Solved – How to evaluate “external” quality of clustering

clusteringdata mining

Let's say you want to cluster some objects, say documents, or sentences, or images.

On the technical side, you first represent these object somehow so that you could calculate distance between them, and then you feed those representations to some clustering algorithm.

Externally, however, you just want to group similar (in some sense — and that's where things become pretty vague for me) objects together. For example, in case of sentences we want for clusters to contain sentences about similar topic/concept; we feel that sentences "oh look at this pic of a cute lolcat" and "facebook revealed new shiny feature tonight" should be in different clusters.

What are the usual approaches for measuring this "external" quality of clustering? I.e. we want to measure how well our clustering procedure groups initial objects (sentences, images); we're not interested in internal measures (like averaged cluster radius, clusters sparseness), since those measures deal with objects' representations, not with real objects.
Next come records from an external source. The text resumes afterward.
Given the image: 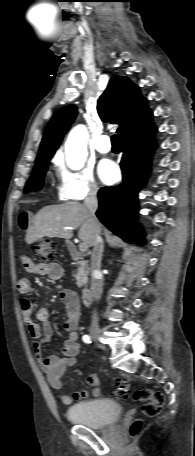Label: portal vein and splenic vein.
Instances as JSON below:
<instances>
[{"label":"portal vein and splenic vein","mask_w":195,"mask_h":456,"mask_svg":"<svg viewBox=\"0 0 195 456\" xmlns=\"http://www.w3.org/2000/svg\"><path fill=\"white\" fill-rule=\"evenodd\" d=\"M66 229H72V228H66ZM87 249H88V246H87L85 243H81V244L79 245V250H80L81 252H85Z\"/></svg>","instance_id":"18ae733b"}]
</instances>
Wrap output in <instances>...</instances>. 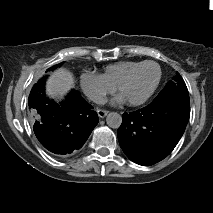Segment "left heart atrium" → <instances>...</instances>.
Segmentation results:
<instances>
[{"instance_id": "39dd6f15", "label": "left heart atrium", "mask_w": 213, "mask_h": 213, "mask_svg": "<svg viewBox=\"0 0 213 213\" xmlns=\"http://www.w3.org/2000/svg\"><path fill=\"white\" fill-rule=\"evenodd\" d=\"M113 102L118 103V104H122V103H126V100H125V98L121 94H118L114 98Z\"/></svg>"}]
</instances>
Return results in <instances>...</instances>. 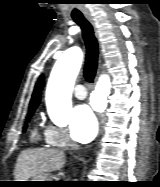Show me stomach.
<instances>
[{
  "instance_id": "0dacf381",
  "label": "stomach",
  "mask_w": 160,
  "mask_h": 187,
  "mask_svg": "<svg viewBox=\"0 0 160 187\" xmlns=\"http://www.w3.org/2000/svg\"><path fill=\"white\" fill-rule=\"evenodd\" d=\"M29 181H39V182H29L24 184L23 186H28V187H48L51 186V182H40V181H52L50 180V177L45 174L42 176H36L32 180Z\"/></svg>"
}]
</instances>
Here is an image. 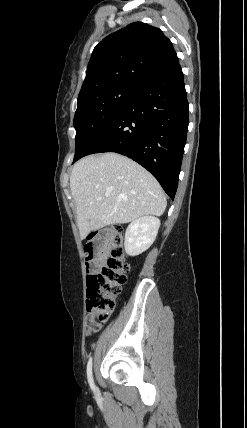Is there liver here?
I'll return each instance as SVG.
<instances>
[{"label": "liver", "instance_id": "obj_1", "mask_svg": "<svg viewBox=\"0 0 247 428\" xmlns=\"http://www.w3.org/2000/svg\"><path fill=\"white\" fill-rule=\"evenodd\" d=\"M70 188L82 239L107 225L129 223L145 215L161 216L167 205L157 180L117 153L78 161L70 176Z\"/></svg>", "mask_w": 247, "mask_h": 428}]
</instances>
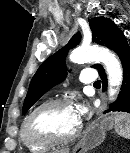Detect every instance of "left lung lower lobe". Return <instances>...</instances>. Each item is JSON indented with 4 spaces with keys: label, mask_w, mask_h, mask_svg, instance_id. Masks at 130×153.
<instances>
[{
    "label": "left lung lower lobe",
    "mask_w": 130,
    "mask_h": 153,
    "mask_svg": "<svg viewBox=\"0 0 130 153\" xmlns=\"http://www.w3.org/2000/svg\"><path fill=\"white\" fill-rule=\"evenodd\" d=\"M119 56L123 65V82L117 100L110 105L108 111H123L130 113V46L124 34L120 31L111 37L106 45ZM102 79L103 90L107 89V76L104 68L98 69Z\"/></svg>",
    "instance_id": "left-lung-lower-lobe-1"
}]
</instances>
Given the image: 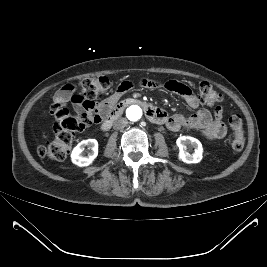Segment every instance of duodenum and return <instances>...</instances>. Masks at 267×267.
Masks as SVG:
<instances>
[{
    "label": "duodenum",
    "mask_w": 267,
    "mask_h": 267,
    "mask_svg": "<svg viewBox=\"0 0 267 267\" xmlns=\"http://www.w3.org/2000/svg\"><path fill=\"white\" fill-rule=\"evenodd\" d=\"M129 105L140 106L144 110L147 117L155 123H163V121H164V116L159 109H155L152 105H150L144 101L129 98V99H126V100L120 102L119 104H117L116 106L113 107V109L109 112V114L104 119V121L101 125V129L103 131L109 130L111 128L112 124L114 123V121L121 116L124 109L126 107H128Z\"/></svg>",
    "instance_id": "duodenum-1"
}]
</instances>
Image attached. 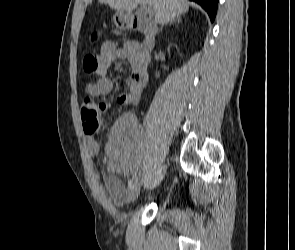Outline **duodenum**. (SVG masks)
Returning <instances> with one entry per match:
<instances>
[{"instance_id": "410a0bca", "label": "duodenum", "mask_w": 295, "mask_h": 250, "mask_svg": "<svg viewBox=\"0 0 295 250\" xmlns=\"http://www.w3.org/2000/svg\"><path fill=\"white\" fill-rule=\"evenodd\" d=\"M123 21L127 23V27L131 30H136L144 34L142 42V56L137 65L136 72L142 82H145L148 77L146 56L155 47L157 27L155 23L142 14L124 13Z\"/></svg>"}]
</instances>
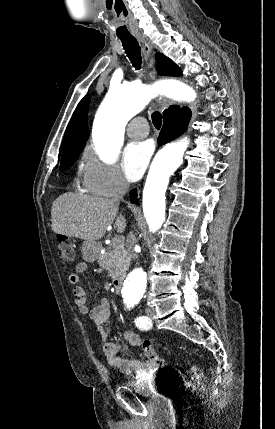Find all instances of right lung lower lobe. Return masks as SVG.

Meaning, the chosen representation may be awful, and even if internal measures is great, externally we'll end up with clusters that are complete junk from our vague, subjective, "some sense"-ish point of view.
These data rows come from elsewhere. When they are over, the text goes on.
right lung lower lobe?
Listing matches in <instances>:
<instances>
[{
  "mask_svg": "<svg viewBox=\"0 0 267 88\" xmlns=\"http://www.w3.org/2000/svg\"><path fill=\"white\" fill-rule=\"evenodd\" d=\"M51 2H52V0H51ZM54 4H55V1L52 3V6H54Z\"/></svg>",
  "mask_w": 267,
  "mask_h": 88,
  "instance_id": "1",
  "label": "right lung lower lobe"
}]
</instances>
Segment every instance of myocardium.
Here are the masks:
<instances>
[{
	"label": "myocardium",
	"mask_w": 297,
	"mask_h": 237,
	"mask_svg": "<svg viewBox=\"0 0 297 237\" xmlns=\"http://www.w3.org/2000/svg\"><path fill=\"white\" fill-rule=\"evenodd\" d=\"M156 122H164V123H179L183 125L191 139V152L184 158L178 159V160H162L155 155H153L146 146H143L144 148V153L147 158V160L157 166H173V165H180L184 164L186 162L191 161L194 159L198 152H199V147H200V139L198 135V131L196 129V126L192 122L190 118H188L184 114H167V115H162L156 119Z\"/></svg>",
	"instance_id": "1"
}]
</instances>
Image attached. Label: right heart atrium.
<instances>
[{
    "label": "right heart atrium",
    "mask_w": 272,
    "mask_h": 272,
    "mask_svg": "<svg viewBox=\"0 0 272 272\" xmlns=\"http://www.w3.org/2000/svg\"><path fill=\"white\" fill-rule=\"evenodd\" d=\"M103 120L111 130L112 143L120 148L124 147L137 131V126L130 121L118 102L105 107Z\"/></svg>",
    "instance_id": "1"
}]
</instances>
P.S. Having limited knowledge in clustering domain, I suspect I may be asking about really obvious thing, or my terminology may sound strange to clustering experts. If so, please advice what should I read on the subject.

P.P.S. Just in case, I asked the very same question on Quora: http://www.quora.com/How-to-evaluate-external-quality-of-clustering

Best Answer

I do not perfectly understand what you mean by internal and external quality. I assume that internal refers to a measure computed on the obtained partition while external is the result that you would like to obtain.

Usually, internal measure aims at comparing the within cluster distance compared to the distance between the cluster. Intuitively, if clusters are dense and well separated, then you have a good clustering. As this is the objective of clustering, you cannot really do better, unless you ask people to look at your partitions and say whether or not they are good.

If the resulting clustering does not seems good to you, it is probably that either your points are not correctly placed or your distance is not adapted to your problem. For example, suppose that your expected clusters form long parallel rectangle in your representation. If you use an euclidean distance, you won't be able to find the expected partition.

To solve this problem, if in the resulting partition, you find that their is points in the same cluster that should not belong together, then ask yourself why the chosen distance considered them as close. Then, just build (or read about) a new distance function that avoid this problem.

To sum up, if you find that the computed partition does not make sense, it is not necessarily because your quality measure is wrong, but more likely because the clustering performed the wrong task. Finding a good distance and space representation is probably the main task when doing clustering.